# Downloading raw PCAP

* https://github.com/aol/moloch/wiki/API#sessionspcap

We can download raw PCAP data, as opposed to indexed metadata, via `sessions.pcap` endpoint. Can be useful if you wish to extract capture data for closer investigation in wireshark. Start by setting up variables, as always.

In [25]:
import requests
from requests.auth import HTTPDigestAuth
user="vagrant"
passwd="vagrant"
auth=HTTPDigestAuth(user, passwd)

Then extract all DNS packets by Moloch query. Note the `stream=True` parameter for our GET request. **This is very important, as you do not want your script to pull all PCAP data into memory before writing out the file**.

In [26]:
query = {
    "expression": "protocols == dns && dns.host == berylia.org",
    "date": 1,
}
resp = requests.get("http://192.168.10.13:8005/sessions.pcap", params=query, auth=auth, stream=True)

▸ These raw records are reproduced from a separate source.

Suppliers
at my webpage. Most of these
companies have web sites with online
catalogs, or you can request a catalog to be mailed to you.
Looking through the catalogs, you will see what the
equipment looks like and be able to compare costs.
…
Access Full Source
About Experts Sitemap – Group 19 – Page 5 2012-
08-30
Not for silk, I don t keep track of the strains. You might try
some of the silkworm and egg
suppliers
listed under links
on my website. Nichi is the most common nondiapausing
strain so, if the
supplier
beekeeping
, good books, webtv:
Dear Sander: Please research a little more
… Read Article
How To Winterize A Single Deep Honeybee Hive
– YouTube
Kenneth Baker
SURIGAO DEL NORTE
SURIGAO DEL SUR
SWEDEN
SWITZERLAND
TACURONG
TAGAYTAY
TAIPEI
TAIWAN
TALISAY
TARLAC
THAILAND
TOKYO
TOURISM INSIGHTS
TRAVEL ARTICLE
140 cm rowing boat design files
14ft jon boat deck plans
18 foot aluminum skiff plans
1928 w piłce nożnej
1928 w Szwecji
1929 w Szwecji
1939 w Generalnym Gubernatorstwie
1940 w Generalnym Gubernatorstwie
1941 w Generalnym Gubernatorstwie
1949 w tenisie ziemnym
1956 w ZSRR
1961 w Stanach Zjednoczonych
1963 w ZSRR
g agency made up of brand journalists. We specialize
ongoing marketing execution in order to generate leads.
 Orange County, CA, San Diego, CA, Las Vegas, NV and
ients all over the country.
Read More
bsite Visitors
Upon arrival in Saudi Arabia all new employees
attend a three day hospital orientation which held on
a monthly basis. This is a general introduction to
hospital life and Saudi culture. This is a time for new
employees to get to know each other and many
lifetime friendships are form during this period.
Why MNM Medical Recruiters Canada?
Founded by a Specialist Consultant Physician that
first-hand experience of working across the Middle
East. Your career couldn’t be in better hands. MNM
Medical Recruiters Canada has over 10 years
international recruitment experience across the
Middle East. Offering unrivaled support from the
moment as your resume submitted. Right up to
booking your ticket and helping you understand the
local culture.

Stream the response data into a newly create file. Open the file in wireshark to verify output.

In [27]:
with open("/vagrant/dns-berylia.pcap", 'wb') as f:
    for chunk in resp.iter_content(chunk_size=8192):
        if chunk: # filter out keep-alive new chunks
            f.write(chunk)

Note that multiple sessions get clumpted into a single PCAP stream when relying on Moloch expressions. Alternatively, `ids` parameter can be specified to download specific sessions one by one and to write each session into a distinct output file. For example, we can extract a list of example session ID-s via CSV endpoint.

In [28]:
import datetime as dt
end = int(dt.datetime.now().strftime("%s"))
start = end - 5*60
r = requests.get("http://192.168.10.13:8005/sessions.csv", params={
    "startTime": start,
    "stopTime": end,
    "date": 1,
    "expression": "host.dns == berylia.org",
    "fields": ",".join([
        "_id"
    ])
}, auth=auth)
ids = r.text.split("\r\n")
# Drop csv header
ids = ids[1:]
# Get rid of empty element from last newline
ids = [i for i in ids if len(i) > 0]
print(ids)

['190522-tAIbGZrl6xpCVLZj2bl_S1lC', '190522-tAJRqThOVJhLtbrhKDTeq0Bt', '190522-tALAA6vM5_VCk7L3XxVwCA2m', '190522-tAIPovzkOupJuL7UTkfdn_Vy', '190522-tAKtD5JXy2xNXpNl5h0qSlQR', '190522-tAKl1A73clNLvqWs15y1wZIj', '190522-tAJV2FBAL8FDbY7c-y0MbSVN', '190522-tALVEPKxwH9EaLaeV7PYq1XV', '190522-tAIAze0zGC5IX4AOOziGUjZr', '190522-tALa6KLjgwtM1LPM3dZVA_wz', '190522-tAJBMxxLhaxPOaVjeBUwZvMg', '190522-tAIdrT8OC11Fg7cFuYf_xZ3w', '190522-tAIsjQzSRhFCG4DAkEOW0CgZ', '190522-tAICmKIWPgZIe4AWScJl0eEx']


In [29]:
for i in ids:
    query = {
        "ids": i,
        "date": 1,
    }
    resp = requests.get("http://192.168.10.13:8005/sessions.pcap", params=query, auth=auth, stream=True)
    with open("/vagrant/{}.pcap".format(i), 'wb') as f:
        for chunk in resp.iter_content(chunk_size=8192):
            if chunk: # filter out keep-alive new chunks
                f.write(chunk)

# Tasks

See [suricata eve.json parsing example](https://github.com/ccdcoe/CDMCS/blob/master/Suricata/indexing/001-load-eve.ipynb). 
* Load `community_id` values from `alert` events in `/var/log/suricata/eve.json`. Write raw pcap data for each `community_id` into a distinct pcap file.